**Exercise instructions**
From the following material, say how many lines have "difficult" in them; write only the number.

**Given records**
--- START ---

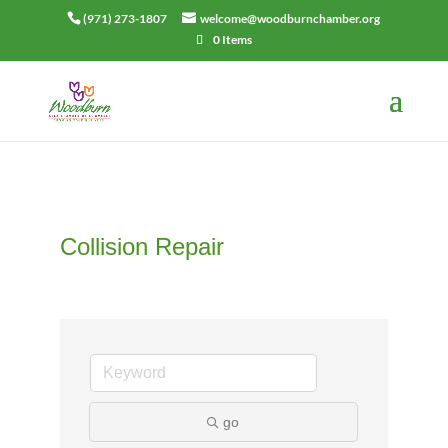
(971) 273-1807
welcome@woodburnchamber.org
0 Items
Collision Repair
go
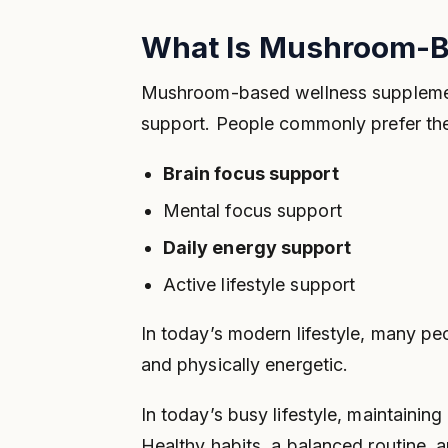
What Is Mushroom-B
Mushroom-based wellness supplement
support. People commonly prefer th
Brain focus support
Mental focus support
Daily energy support
Active lifestyle support
In today’s modern lifestyle, many pe
and physically energetic.
In today’s busy lifestyle, maintaini
Healthy habits, a balanced routine, 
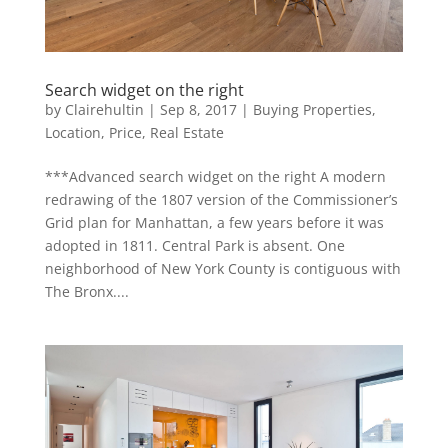
Search widget on the right
by
Clairehultin
|
Sep 8, 2017
|
Buying Properties
,
Location
,
Price
,
Real Estate
***Advanced search widget on the right A modern
redrawing of the 1807 version of the Commissioner’s
Grid plan for Manhattan, a few years before it was
adopted in 1811. Central Park is absent. One
neighborhood of New York County is contiguous with
The Bronx....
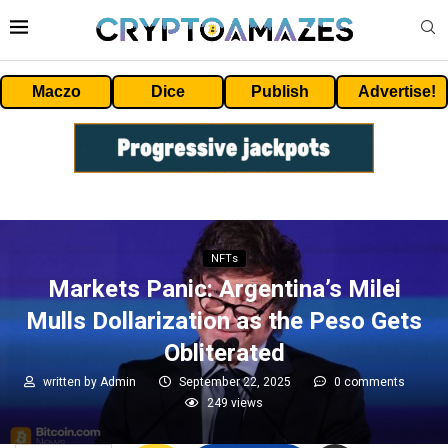
Maczo
Dice
Publish
Advertise!
NFTs
Markets Panic: Argentina’s Milei
Mulls Dollarization as the Peso Gets
Obliterated
written by
Admin
September 22, 2025
0 comments
249
views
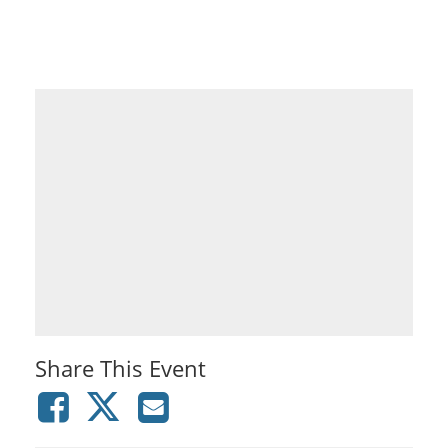
Share This Event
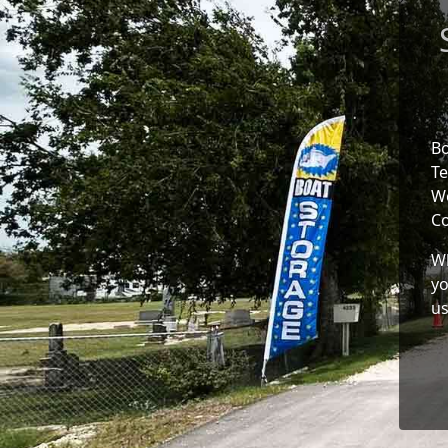
Bo
Te
We
Co
Wh
yo
us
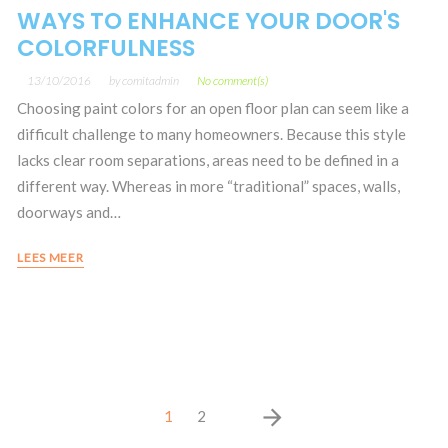
WAYS TO ENHANCE YOUR DOOR'S
COLORFULNESS
13/10/2016
by
comitadmin
No comment(s)
Choosing paint colors for an open floor plan can seem like a
difficult challenge to many homeowners. Because this style
lacks clear room separations, areas need to be defined in a
different way. Whereas in more “traditional” spaces, walls,
doorways and…
LEES MEER
Posts
arrow_forward
1
2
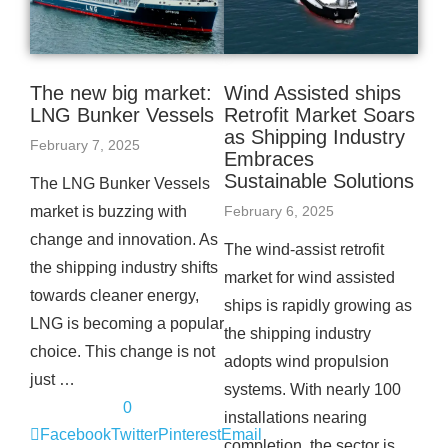
The new big market:
Wind Assisted ships
LNG Bunker Vessels
Retrofit Market Soars
as Shipping Industry
February 7, 2025
Embraces
Sustainable Solutions
The LNG Bunker Vessels
market is buzzing with
February 6, 2025
change and innovation. As
The wind-assist retrofit
the shipping industry shifts
market for wind assisted
towards cleaner energy,
ships is rapidly growing as
LNG is becoming a popular
the shipping industry
choice. This change is not
adopts wind propulsion
just …
systems. With nearly 100
0
installations nearing
Facebook
Twitter
Pinterest
Email
completion, the sector is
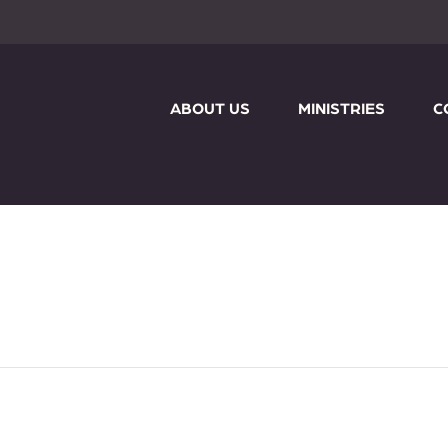
ABOUT US
MINISTRIES
C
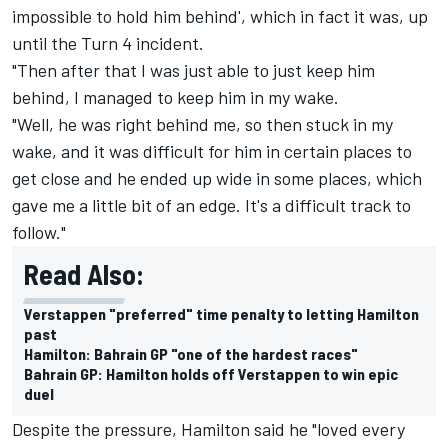
impossible to hold him behind', which in fact it was, up
until the Turn 4 incident.
"Then after that I was just able to just keep him
behind, I managed to keep him in my wake.
"Well, he was right behind me, so then stuck in my
wake, and it was difficult for him in certain places to
get close and he ended up wide in some places, which
gave me a little bit of an edge. It's a difficult track to
follow."
Read Also:
Verstappen "preferred" time penalty to letting Hamilton
past
Hamilton: Bahrain GP "one of the hardest races"
Bahrain GP: Hamilton holds off Verstappen to win epic
duel
Despite the pressure, Hamilton said he "loved every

--- END ---

**Task answer**
3